После лета в Переделкине он вернулся домой, в Германию, уселся за письменный стол, но работать не мог. Ужас и гнев убивали его вернее, чем рак с метастазами в печени. Жена жила в часе езды, но они не звонили друг другу. Все кончилось сразу. Оставалась смерть, от которой он в последнюю минуту попробовал спрятаться, как прячутся дети от взрослых. Сбежать и забиться. В тепло, в темноту, в мокрый лес Переделкина. Сокрыться от всех и захлопнуть калитку.
В самом конце сентября, похудевший до размеров двенадцатилетнего ребенка, он ночью, боясь, что его остановят, свалил свои вещи в багажник, уехал из дому, надеясь пересечь Германию, потом на пароме — в Стокгольм, а там, на машине, — в Россию.
Шатался от слабости, руки тряслись.
Через несколько часов его остановила полиция. Машина была арестована, а сам Владимов помещен в гостиницу города Любека. Он проследил, куда отогнали машину, у него были запасные ключи. Никто не ожидал, включая портье и полицию смирного Любека, что умирающий старик, дождавшись, как водится, ночи, опять убежит. Таблетки от болей, прописанные доктором Пихерой, включали в себя кодеин. Мозг был затуманен, и не было страшно.

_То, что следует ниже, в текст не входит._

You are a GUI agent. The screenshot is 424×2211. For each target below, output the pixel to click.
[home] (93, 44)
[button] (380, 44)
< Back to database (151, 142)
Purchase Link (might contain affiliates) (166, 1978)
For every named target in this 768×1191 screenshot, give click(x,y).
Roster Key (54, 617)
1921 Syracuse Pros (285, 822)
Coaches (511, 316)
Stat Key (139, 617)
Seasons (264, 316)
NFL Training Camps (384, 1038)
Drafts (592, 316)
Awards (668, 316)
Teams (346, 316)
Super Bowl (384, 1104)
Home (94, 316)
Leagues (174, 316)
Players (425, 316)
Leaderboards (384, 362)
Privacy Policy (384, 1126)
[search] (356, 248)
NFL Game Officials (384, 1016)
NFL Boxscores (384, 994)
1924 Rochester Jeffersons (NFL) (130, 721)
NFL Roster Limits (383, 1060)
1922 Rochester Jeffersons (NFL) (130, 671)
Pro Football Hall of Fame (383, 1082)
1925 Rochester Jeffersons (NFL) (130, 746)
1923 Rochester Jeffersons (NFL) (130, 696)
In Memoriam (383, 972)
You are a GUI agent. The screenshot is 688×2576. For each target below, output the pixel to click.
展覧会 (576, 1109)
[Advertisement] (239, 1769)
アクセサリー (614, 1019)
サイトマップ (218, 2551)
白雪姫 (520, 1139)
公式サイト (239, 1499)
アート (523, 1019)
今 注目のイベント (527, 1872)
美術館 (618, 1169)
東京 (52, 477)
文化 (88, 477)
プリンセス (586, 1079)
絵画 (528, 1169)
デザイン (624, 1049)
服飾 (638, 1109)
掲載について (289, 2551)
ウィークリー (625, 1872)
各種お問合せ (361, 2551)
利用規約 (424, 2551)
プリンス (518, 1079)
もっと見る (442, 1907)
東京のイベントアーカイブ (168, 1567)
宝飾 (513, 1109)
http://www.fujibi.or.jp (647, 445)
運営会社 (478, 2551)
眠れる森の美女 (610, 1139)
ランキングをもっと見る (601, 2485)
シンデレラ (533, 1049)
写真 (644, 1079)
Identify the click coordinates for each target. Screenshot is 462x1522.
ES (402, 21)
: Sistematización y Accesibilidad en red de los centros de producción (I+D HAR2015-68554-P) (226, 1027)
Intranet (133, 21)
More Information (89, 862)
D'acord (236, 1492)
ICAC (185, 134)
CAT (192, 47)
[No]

Он доехал до дома, поставил машину, поднялся на лифте, снял куртку. Потом дотянулся до трубки. Сказал: «Приезжай» — и упал.
Она приехала на следующий день вместе с сыном. За дверью была тишина. Вызвали полицию, дверь взломали. Владимова увезли в хоспис.
Ты знаешь, в чем мой-то весь ужас? Ведь я была рядом. Во Франкфурте. Знала, что плохо. Раз пять набирала его номер, никто не ответил. И я улетела. А как я могла? Сейчас до сих пор вспоминаю — и страшно. Потом, уже дома, опомнилась, стала звонить в этот хоспис, хотела обратно лететь. Попрощаться. А главное, чтобы не быть виноватой. Телефон стоял у его кровати, жена была там же, дежурила. Владимов лежал на спине, ничего не болело. Она говорила:
— Он был как младенец. Такой светлый, добрый. Весь просто светился.
Теперь он уже ничего не боялся и все повторял, что поправится скоро, поедут вдвоем путешествовать. Теперь — раз они помирились — все будет прекрасно.
Входила медсестра, меняла постельное белье, осторожно приподнимала его, подтыкала, поправляла. Он весил не больше ребенка. Жена помогала медсестре, иногда читала ему вслух. Держала в руках его руку. Один раз, усмехнувшись на свою слабость, сказал ей:
— Смотри: и вот это — твой муж!
Напомнил о главном.
В завещании Владимов просил, чтобы его похоронили в Переделкине. Без помощи Гольдмана, которому самому оставалось жить меньше года, никто ничего бы не сделал. Нужны были деньги, и очень большие, которые он заплатил.
6 декабря Вера Ольшанская — Даше Симоновой Когда погиб Гольдман?
7 декабря Даша Симонова — Вере Ольшанской
Я рада, что наконец написала тебе все. Понимаю, что пытаюсь договориться с совестью, и понимаю, что у меня ничего не получится. Потому что все, что сделано, — уже сделано, все это есть . Прошедшее время никогда не остается прошедшим, оно переходит в настоящее и тогда останавливается.
Когда мы в последнюю его зиму разговаривали по телефону и вспоминали Наташу, я всякий раз клала трубку со странным ощущением, что она слышала наш разговор и он тоже знает об этом.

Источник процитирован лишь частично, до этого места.